The UN Sustainable Development Goals set a target of ensuring universal access to reproductive healthcare services by 2030, including for family planning, information and education, and the integration of reproductive health into national strategies and programmes. Providing family planning services is one of the most cost-effective public health interventions, contributing to significant reductions in maternal mortality and morbidity as well as overall socio‑economic development (UNFPA, 2019[1]).
Reproductive health requires having access to effective methods of contraception and appropriate healthcare through pregnancy and childbirth, to allow women and their partners to make decisions on fertility and provide parents with the best chance of having a healthy baby.
Women who have access to contraception can protect themselves from unwanted pregnancy. Spacing births can also have positive benefits on both the reproductive health of the mother and the overall health and well-being of the child.
Modern contraceptive methods are more effective than traditional ones (WHO/Johns Hopkins Bloomberg School of Public Health, 2018[2]). The prevalence of modern methods use varies across countries and territories in Asia-Pacific. It was high on average across high-income and upper-middle-income countries and territories (65% and 59.4%, respectively). In a few of these countries and territories including China (80.5%), New Zealand (74.8%), Thailand (70.8%), DPRK (68.8%) and Korea (67.6%), at least two‑thirds of married or in union women of reproductive age reported using modern contraceptive methods (Figure 4.1).The average prevalence was low in lower-middle- and low-income countries and territories (45.3%). In Pakistan, the Solomon Islands, Papua New Guinea and Nepal, less than one out of three married or in union women reported using any modern method.
Based on population sizes, fertility rates, social welfare policies and regulations and service availability, differences in demand for family planning satisfied with modern methods exist in all reporting Asia-Pacific countries.

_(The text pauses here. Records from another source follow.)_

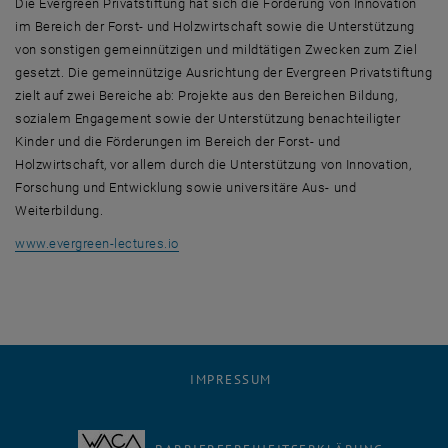
Die Evergreen Privatstiftung hat sich die Förderung von Innovation
im Bereich der Forst- und Holzwirtschaft sowie die Unterstützung
von sonstigen gemeinnützigen und mildtätigen Zwecken zum Ziel
gesetzt. Die gemeinnützige Ausrichtung der Evergreen Privatstiftung
zielt auf zwei Bereiche ab: Projekte aus den Bereichen Bildung,
sozialem Engagement sowie der Unterstützung benachteiligter
Kinder und die Förderungen im Bereich der Forst- und
Holzwirtschaft, vor allem durch die Unterstützung von Innovation,
Forschung und Entwicklung sowie universitäre Aus- und
Weiterbildung.
, öffnet eine externe URL in einem neuen Fe
www.evergreen-lectures.io
IMPRESSUM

In Nepal, demand satisfied is about 30 percentage points higher amongst women with lowest education than amongst women with highest education, with a similar pattern observed in other reporting countries except in the Philippines. (Figure 4.2). In Mongolia, demand satisfied is 13 percentage points higher amongst women living in rural areas than amongst those living in urban areas (72% vs. 59%), while the proportion of women living in urban areas reporting demand for family planning satisfied is slightly higher than the proportion of women living in rural areas in Bangladesh (79% vs. 77%), Pakistan (59% vs. 56%) and India (75% vs. 74%). Based on income levels, the demand satisfied is 15 percentage points higher amongst women from households in the lowest income quintile than amongst women in the highest quintile in Mongolia (75% vs. 60%), while the proportion of women in the highest income quintile reporting demand for family planning satisfied is higher than the proportion of women in the lowest income quintile in Pakistan (59% vs. 54%) and India (75% vs. 69%) (Figure 4.2). Adolescents and young women generally have the lowest proportion of modern contraceptive use. In all regions, less than 30% of adolescents and young women aged 15‑19 years use contraception and less than 5% in Western Asia and in Central and Southern Asia. In Central and Southern Asia, unmet need for family planning is highest among women aged 20 to 29, indicating a large gap between fertility intentions and use of modern methods of contraception among young women (UN, 2022[3]).